» Required action: Each line below that contains the word "Загрузка" is to be counted; give only the final number.

» Data extract:

- - - - -

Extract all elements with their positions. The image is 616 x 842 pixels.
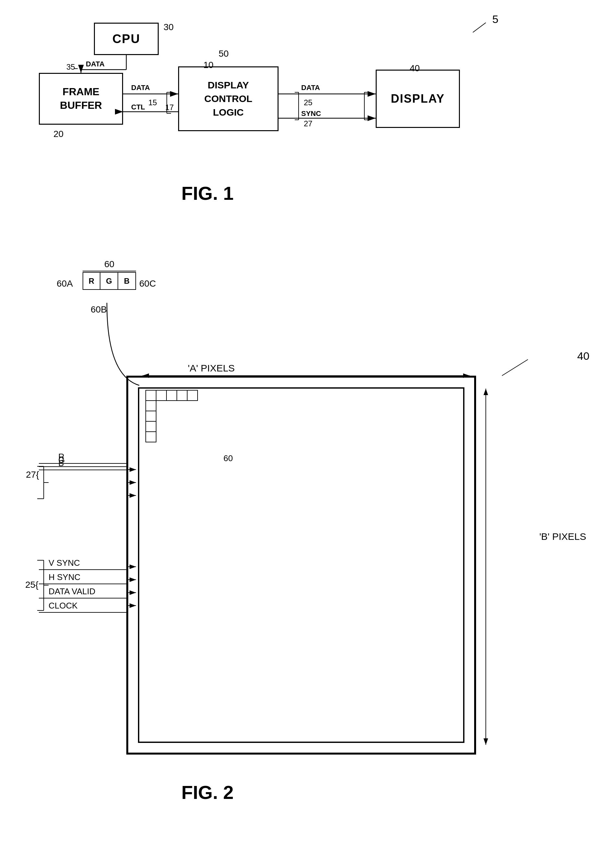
rgb-signal-group: R G B <box>39 463 126 473</box>
display-screen-outer <box>126 376 476 755</box>
svg-line-43 <box>502 359 528 376</box>
diagram-container: 5 CPU 30 FRAMEBUFFER 20 DISPLAYCONTROLLO… <box>0 0 616 842</box>
sync-signal-group: V SYNC H SYNC DATA VALID CLOCK <box>39 557 126 614</box>
dcl-ref2: 50 <box>219 48 229 59</box>
fig2-title: FIG. 2 <box>181 782 233 803</box>
ref-60b: 60B <box>91 304 107 315</box>
fig2-area: 40 60 R G B 60A 60C 60B 'A' PIXELS 'B' P… <box>19 240 603 806</box>
ref-60c: 60C <box>139 279 156 289</box>
svg-text:DATA: DATA <box>131 84 150 92</box>
a-pixels-label: 'A' PIXELS <box>188 363 235 374</box>
b-cell: B <box>118 272 136 290</box>
b-signal: B <box>58 458 64 468</box>
svg-text:27: 27 <box>304 119 312 128</box>
svg-text:DATA: DATA <box>86 60 105 68</box>
svg-text:CTL: CTL <box>131 103 145 111</box>
cpu-label: CPU <box>112 32 140 46</box>
ref-25: 25{ <box>25 580 38 590</box>
fig1-title: FIG. 1 <box>181 182 233 204</box>
svg-text:DATA: DATA <box>301 84 320 92</box>
fb-ref: 20 <box>53 129 63 139</box>
svg-text:SYNC: SYNC <box>301 110 321 117</box>
datavalid-label: DATA VALID <box>48 587 95 597</box>
svg-line-29 <box>473 23 486 32</box>
display-label: DISPLAY <box>391 92 445 106</box>
fig2-display-ref: 40 <box>577 350 590 362</box>
pixel-group: 60 R G B <box>82 259 136 290</box>
cpu-ref: 30 <box>164 22 174 32</box>
b-pixels-label: 'B' PIXELS <box>539 531 586 542</box>
svg-text:35: 35 <box>66 63 75 71</box>
dcl-label: DISPLAYCONTROLLOGIC <box>204 78 252 119</box>
cpu-box: CPU <box>94 23 159 55</box>
hsync-label: H SYNC <box>48 572 80 582</box>
display-ref: 40 <box>410 63 420 73</box>
dcl-ref: 10 <box>203 60 213 70</box>
rgb-cells: R G B <box>82 272 136 290</box>
frame-buffer-label: FRAMEBUFFER <box>60 85 102 112</box>
frame-buffer-box: FRAMEBUFFER <box>39 73 123 125</box>
ref-27: 27{ <box>26 469 39 480</box>
dcl-box: DISPLAYCONTROLLOGIC <box>178 66 279 131</box>
display-screen-inner <box>138 387 465 743</box>
svg-text:15: 15 <box>148 98 157 107</box>
clock-label: CLOCK <box>48 601 78 611</box>
fig1-area: 5 CPU 30 FRAMEBUFFER 20 DISPLAYCONTROLLO… <box>19 10 586 210</box>
ref-5: 5 <box>492 13 499 26</box>
vsync-label: V SYNC <box>48 558 80 568</box>
ref-60a: 60A <box>57 279 73 289</box>
r-cell: R <box>82 272 100 290</box>
pixel-ref-in-screen: 60 <box>223 453 233 464</box>
svg-text:17: 17 <box>165 103 174 112</box>
g-cell: G <box>100 272 118 290</box>
pixel-ref-60: 60 <box>82 259 136 270</box>
svg-text:25: 25 <box>304 98 312 107</box>
display-box: DISPLAY <box>376 70 460 128</box>
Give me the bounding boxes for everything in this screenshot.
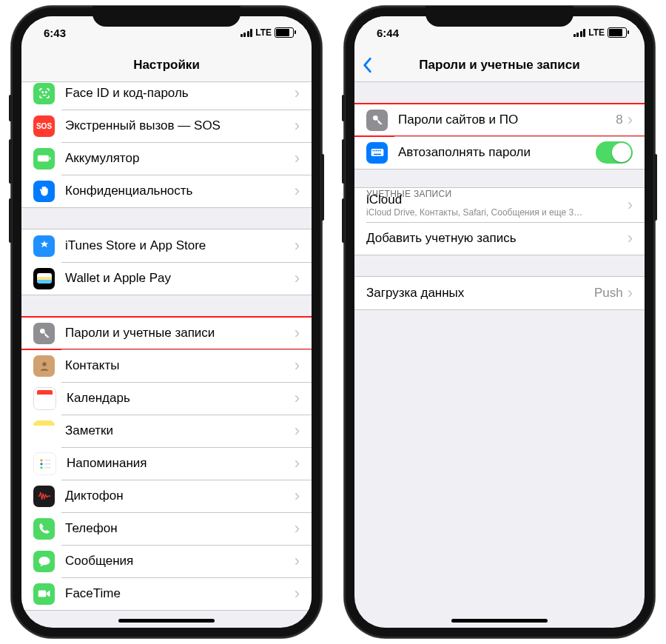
row-reminders[interactable]: Напоминания › — [21, 447, 312, 480]
chevron-right-icon: › — [295, 390, 300, 406]
svg-point-7 — [40, 463, 42, 465]
row-sos[interactable]: SOS Экстренный вызов — SOS › — [21, 110, 312, 142]
chevron-right-icon: › — [295, 455, 300, 472]
row-label: iTunes Store и App Store — [65, 238, 295, 253]
row-battery[interactable]: Аккумулятор › — [21, 142, 312, 175]
row-label: Wallet и Apple Pay — [65, 271, 295, 286]
reminders-icon — [33, 452, 56, 475]
key-icon — [33, 323, 55, 344]
chevron-right-icon: › — [295, 325, 300, 341]
network-label: LTE — [255, 27, 272, 38]
nav-bar: Настройки — [21, 49, 312, 82]
row-passwords-accounts[interactable]: Пароли и учетные записи › — [21, 317, 312, 349]
chevron-right-icon: › — [295, 270, 300, 286]
row-voice[interactable]: Диктофон › — [21, 480, 312, 512]
row-add-account[interactable]: Добавить учетную запись › — [354, 222, 645, 255]
home-indicator[interactable] — [451, 619, 548, 623]
phone-right: 6:44 LTE Пароли и учетные записи Пароли … — [344, 6, 655, 638]
keyboard-icon — [366, 142, 388, 164]
svg-rect-17 — [376, 150, 377, 152]
row-label: Автозаполнять пароли — [398, 145, 596, 160]
svg-point-8 — [40, 466, 42, 469]
hand-icon — [33, 181, 55, 202]
message-icon — [33, 551, 55, 572]
row-icloud-account[interactable]: iCloud iCloud Drive, Контакты, Safari, С… — [354, 188, 645, 222]
row-calendar[interactable]: Календарь › — [21, 382, 312, 415]
svg-rect-18 — [377, 150, 379, 152]
svg-point-5 — [42, 362, 46, 366]
chevron-right-icon: › — [295, 586, 300, 602]
row-phone[interactable]: Телефон › — [21, 512, 312, 545]
chevron-right-icon: › — [628, 197, 633, 213]
chevron-right-icon: › — [295, 183, 300, 199]
row-label: Заметки — [65, 423, 295, 438]
settings-list[interactable]: Face ID и код-пароль › SOS Экстренный вы… — [21, 82, 312, 628]
row-label: Загрузка данных — [366, 286, 594, 301]
svg-point-1 — [45, 92, 47, 93]
wallet-icon — [33, 268, 55, 289]
svg-rect-2 — [37, 155, 48, 161]
row-label: FaceTime — [65, 586, 295, 601]
chevron-left-icon — [362, 57, 372, 73]
home-indicator[interactable] — [118, 619, 215, 623]
row-label: iCloud — [366, 192, 628, 207]
chevron-right-icon: › — [295, 488, 300, 504]
chevron-right-icon: › — [295, 423, 300, 439]
row-label: Экстренный вызов — SOS — [65, 118, 295, 133]
row-website-passwords[interactable]: Пароли сайтов и ПО 8 › — [354, 104, 645, 136]
nav-bar: Пароли и учетные записи — [354, 49, 645, 82]
phone-left: 6:43 LTE Настройки Face ID и код-пароль … — [11, 6, 322, 638]
row-appstore[interactable]: iTunes Store и App Store › — [21, 229, 312, 262]
row-contacts[interactable]: Контакты › — [21, 349, 312, 382]
chevron-right-icon: › — [295, 358, 300, 374]
faceid-icon — [33, 83, 55, 104]
battery-icon — [608, 27, 627, 38]
row-count: 8 — [616, 113, 622, 127]
row-label: Аккумулятор — [65, 151, 295, 166]
row-notes[interactable]: Заметки › — [21, 415, 312, 447]
chevron-right-icon: › — [295, 238, 300, 254]
network-label: LTE — [588, 27, 605, 38]
chevron-right-icon: › — [295, 85, 300, 101]
svg-rect-12 — [38, 591, 46, 597]
key-icon — [366, 110, 388, 131]
chevron-right-icon: › — [295, 520, 300, 537]
row-wallet[interactable]: Wallet и Apple Pay › — [21, 262, 312, 295]
back-button[interactable] — [362, 49, 372, 81]
passwords-accounts-list[interactable]: Пароли сайтов и ПО 8 › Автозаполнять пар… — [354, 82, 645, 628]
row-label: Пароли сайтов и ПО — [398, 113, 616, 127]
row-privacy[interactable]: Конфиденциальность › — [21, 175, 312, 207]
svg-rect-3 — [49, 157, 50, 159]
row-label: Календарь — [67, 391, 295, 406]
row-label: Диктофон — [65, 489, 295, 503]
svg-point-6 — [40, 459, 42, 461]
row-autofill-passwords[interactable]: Автозаполнять пароли — [354, 136, 645, 169]
chevron-right-icon: › — [628, 230, 633, 246]
autofill-toggle[interactable] — [596, 141, 633, 164]
page-title: Пароли и учетные записи — [419, 58, 579, 73]
page-title: Настройки — [133, 58, 200, 73]
row-label: Конфиденциальность — [65, 184, 295, 198]
row-fetch-data[interactable]: Загрузка данных Push › — [354, 277, 645, 309]
svg-rect-15 — [372, 150, 374, 152]
status-time: 6:44 — [377, 27, 399, 39]
svg-rect-14 — [371, 149, 383, 156]
row-faceid[interactable]: Face ID и код-пароль › — [21, 82, 312, 110]
notes-icon — [33, 420, 55, 442]
row-label: Сообщения — [65, 554, 295, 568]
svg-rect-20 — [374, 154, 381, 155]
row-label: Face ID и код-пароль — [65, 86, 295, 101]
appstore-icon — [33, 235, 55, 257]
row-label: Напоминания — [67, 456, 295, 471]
waveform-icon — [33, 486, 55, 507]
calendar-icon — [33, 387, 56, 410]
video-icon — [33, 583, 55, 605]
row-label: Телефон — [65, 521, 295, 536]
row-label: Пароли и учетные записи — [65, 326, 295, 341]
row-label: Добавить учетную запись — [366, 231, 628, 246]
signal-icon — [574, 29, 586, 37]
row-messages[interactable]: Сообщения › — [21, 545, 312, 577]
row-facetime[interactable]: FaceTime › — [21, 577, 312, 610]
row-label: Контакты — [65, 358, 295, 373]
sos-icon: SOS — [33, 115, 55, 137]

- - - - -

» Exercise output: 2